CAPE TOWN, South Africa - Diamonds were hard-hit by the global economic dislocations of 2008-2009, along with other asset-class commodities including gold, but the industry is now in a recovery phase that looks poised to accelerate.
Diamonds are a relatively small asset class (along with other types of precious stones, jewelry and fine art), but they rank higher than other asset classes in terms of portability. Further, diamonds are more liquid than some asset classes, notably real estate and fine art, although not nearly to the same degree as large traditional asset classes such as equities, bonds and exchange-traded commodities.
A decade ago, in 2001 and early 2002, the price performance of diamonds (basis one carat) frequently exceeded that of oil and gold. Beginning in 2003, however, the price performance of both began to rapidly outpace that of diamonds. While diamonds have comfortably outperformed the S&P 500 Index over the past decade, gold and oil have done far better from an investment standpoint, according to a presentation prepared by industry consultant Chaim Even-Zohar, president of Tacy Ltd., for delivery at this week's annual Investing in African Mining Indaba conference here.
Mine production of diamonds peaked in 2006, however, at around 160 million carats and has since been in decline, leading diamond purveyor De Beers to suggest that demand will exceed supply at some point, according to the presentation. Current global diamond production is approximately 120 million carats annually and demand is forecast to outpace supply beginning around mid-2012.
Diamond output plummeted in 2009 to an estimated 120-125 million carats valued at $8.2-$9.0 billion compared with 2008 output of 165-175 million carats valued at $13.8-$16.5 billion. A muted recovery was evident in 2010, when output edged up to 130-135 million carats valued at $11.2-12.0 billion.

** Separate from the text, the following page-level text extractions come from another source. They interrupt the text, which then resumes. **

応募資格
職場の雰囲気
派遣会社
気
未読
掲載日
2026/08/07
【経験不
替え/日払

The industry has been in a stabilization phase since mid-2010. Global retail demand for diamonds rose 6.8% in 2010 from 2009's very low comparison level but was still 12% below 2007 levels. Demand this year is expected to increase 7.9% year on year but will still be 5.1% below 2007 levels, according to estimates presented. Meanwhile, 2011 demand for rough and cutting center polished diamonds will rise by an estimated 20.0% and 9.9% respectively, Even-Zohar indicated in his presentation.

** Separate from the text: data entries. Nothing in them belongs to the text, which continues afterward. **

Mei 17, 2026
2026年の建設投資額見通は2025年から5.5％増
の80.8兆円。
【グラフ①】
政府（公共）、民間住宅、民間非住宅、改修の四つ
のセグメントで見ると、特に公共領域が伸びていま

The greatest increases last year were seen in Asia and the Middle East, where diamond demand rose 13%, followed by a 3% increase in North America and a 2% up-tick in Europe, while Japanese demand was flat. Even-Zohar's presentation showed that demand is forecast to improve further this year, rising another 13% in Asia and the Middle East, 5% in North America, 2% in Europe and 1% in Japan.
The statistics as presented suggest a strong shift in demand toward the East and away from traditionally strong Western World demand. The presentation forecasted that by 2016 US consumer market diamond demand will shrink to 37% of the overall market from 40% in 2010, while Indian demand will go to 11% from 7% and Chinese demand will rise to 10% from 6%.
In recent quarters rough-diamond prices have exceeded polished-diamond prices since the second half of 2009. This also occurred in 2007 and early 2008 prior to the onset of the economic crisis. Even-Zohar presented information charting relative price behavior for all qualities and sizes of diamonds, based on quarterly averages, using end-2007 price levels as a benchmark.
The information showed that prices for rough diamonds peaked in the second quarter of 2007 at around 8% above polished diamond prices. Rough prices then plummeted much faster than polished prices during the economic crisis. By the fourth quarter of 2008 rough prices bottomed at a level about 30% below polished prices, according to the presentation. Rough prices then began to rise rapidly, even as prices for polished diamonds continued to fall for another three months or so, finally bottoming in the middle of the first quarter of 2009. Rough diamond prices by late in the third quarter of 2009 once again surpassed polished diamond prices and by the end of 2010 exceeded them by nearly 13%. The price differential has tended to be least pronounced for high-quality diamonds and most pronounced for low-quality diamonds.
The fundamentals of the international diamond market look good, although the industry has become more vulnerable to "outside shocks" revolving around reputational and consumer confidence issues, according to Even-Zohar's presentation. Reputational and consumer confidence issues are based in part around humanitarian concerns regarding mining practices in certain key producing regions.
Brett Hartke is a contributor to ResourceInvestor.com who has more than 20 years of experience researching and writing about commodities and the metals markets.